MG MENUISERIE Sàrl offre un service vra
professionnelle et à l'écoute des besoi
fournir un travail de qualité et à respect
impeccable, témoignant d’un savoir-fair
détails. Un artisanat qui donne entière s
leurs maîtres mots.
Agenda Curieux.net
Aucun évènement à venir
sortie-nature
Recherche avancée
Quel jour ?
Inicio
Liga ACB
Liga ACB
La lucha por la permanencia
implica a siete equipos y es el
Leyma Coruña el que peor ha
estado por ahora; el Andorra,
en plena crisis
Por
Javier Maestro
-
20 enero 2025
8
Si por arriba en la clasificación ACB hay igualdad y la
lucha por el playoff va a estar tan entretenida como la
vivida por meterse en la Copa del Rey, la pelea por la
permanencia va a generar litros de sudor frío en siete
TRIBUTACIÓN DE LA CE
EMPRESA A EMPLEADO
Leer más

════

_Work required_.
The required output is every line from the one that holds "La lucha por la permanencia" through the last line of the listing above, retyped exactly and with nothing else.

_Finished task_.
La lucha por la permanencia
implica a siete equipos y es el
Leyma Coruña el que peor ha
estado por ahora; el Andorra,
en plena crisis
Por
Javier Maestro
-
20 enero 2025
8
Si por arriba en la clasificación ACB hay igualdad y la
lucha por el playoff va a estar tan entretenida como la
vivida por meterse en la Copa del Rey, la pelea por la
permanencia va a generar litros de sudor frío en siete
TRIBUTACIÓN DE LA CE
EMPRESA A EMPLEADO
Leer más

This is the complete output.